2.3.2 Manajemen Rantai Pasok Perusahaan industri terutama yang bergerak di bidang pangan, tentunya memiliki proses bisnis yang dijalankan oleh perusahaan. Manajemen operasi salah satu kedalam proses bisnis yang dilakukan oleh perusahaan.
Menurut
Heizer & Render, 2011 manajemen operasi adalah segala aktivitas yang berhubungan dengan penciptaan barang atau jasa melalui transformasi input menjadi output, dalam transformasi ini ada suatu nilai yang ditambahkan pada produk sehingga membuat produk menjadi diinginkan. Menurut William J. S. Manajemen operasi adalah sistem manajemen atau serangkaian proses pembuatan produk atau penyediaan jasa. Perusahaan terus menerusbelajar dan menginovasi diri untuk mencapai keuntungan di masa yang akan datang. Menurut Simchi-Levi et al. (2000), supply chain management adalah serangkaian pendekatan yang digunakan untuk mengintegrasikan pemasok, produsen, gudang dan toko sehingga barang yang akan di produksi dan didistribusikan ada pada jumlah dan waktu yang tepat untuk meminimalisasikan nbiaya ketika memuaskan pelanggan.

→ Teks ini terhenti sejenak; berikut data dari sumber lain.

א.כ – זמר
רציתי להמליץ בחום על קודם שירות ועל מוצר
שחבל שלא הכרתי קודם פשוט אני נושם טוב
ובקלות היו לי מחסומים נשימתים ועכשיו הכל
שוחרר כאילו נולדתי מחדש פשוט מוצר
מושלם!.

Hal ini dilakukan untuk meninimalisasi biaya produksi serta pemenuhan kebutuhan. Hal-hal yang perlu diperhatikn dalam manajemen rantai pasok pangan ini adalah cara operasional yang benar, Good Manufacturing Practice (GMP) atau Cara Produksi yang Baik, merupakan prosedur keamanan pangan yang pertama sekali diterapkan, dengan fokus pada standarisasi proses pabrikasi yang memenuhi kriteria keamanan pangan (Personil, Peralatan Kerja, Proses Produksi dan Lingkungan Pabrik). Seiring dengan perkembangan rantai pasok pangan, persaingan serta persyaratan kosumen,
maka prosedur
pencegahan ini
diberlakukan pada setiap tahapan rantai pasok (Gambar 4), yaitu antara lain:
- GAP (Good Agriculture Practices): yaitu prosedur yang bertujuan untuk mencegah proses pencemaran selama masa budi daya atau panen/menangkap ikan/seafood. - GHP (Good Handling Practices): yaitu prosedur yang bertujuan untuk mencegah proses pencemaran yang dapat ditimbulkan dari kesalahan dalam proses penanganan, pengangkutan dan penyusunan selama proses perpindahan, baik dari dan kedalam kendaraan, dari dan kedalam gudang. - GDP (Good Distribution Practices): yaitu prosedur yang bertujuan untuk mencegah proses pencemaran dari ketidaksesuaian proses penyaluran produk menurut kategori produk pangan dan persyaratan produk termasuk saluran pemasaran (distribution channel) dan rantai dingin (Cold Chain). - GWP (Good Warehouse Practices): yaitu prosedur yang bertujuan untuk mencegah proses pencemaran yang dapat ditimbulkan dari kesalahan dalam proses penyimpangan di dalam gudang, seperti batas jumlah tumpukan, penyimpanan yang bersamaan dengan bahan kimia dan bahan berbahaya, suhu ruangan, dan lain sebagainya. - GRP (Good Retail Practices): yaitu prosedur yang bertujuan untuk mencegah proses pencemaran yang dapat ditimbulkan dari kesalahan dalam tata cara penyusunan dan penyajian produk di retail (toko). Prosedur ini adalah pengembangan dari prosedur GWP. - GLP (Good Laboratory Practices): yaitu prosedur yang bertujuan untuk mencegah terjadinya kesalahan analisa dalam proses pemeriksaan produk di laboratorium. Manajemen rantai pasok termasuk kedalam keputusan penting manajemen operasi, adalah suatu jaringan dari aktivitas-aktivitas yang terkait
tentang pengadaan, pembuatan produk, hingga pengiriman produk ke konsumen, tujuan dari manajemen rantai pasok ini sendiri adalah untuk memaksimalkan keuntungan dari perusahaan. Ruanglingkup dari manamen rantai pasok ini sediri adalah production, inventory, transportasion, dan information. Rantai pasok terdiri dari beberapa mata rantai yaitu supplier, manufactures, distributors, retailers dan customers. Adapun 5 atribut yang mempengaruhi kinerja rantai pasok, yaitu supply cain reability, supply chain responsiveness, supply chain cost dan supply chain asset management.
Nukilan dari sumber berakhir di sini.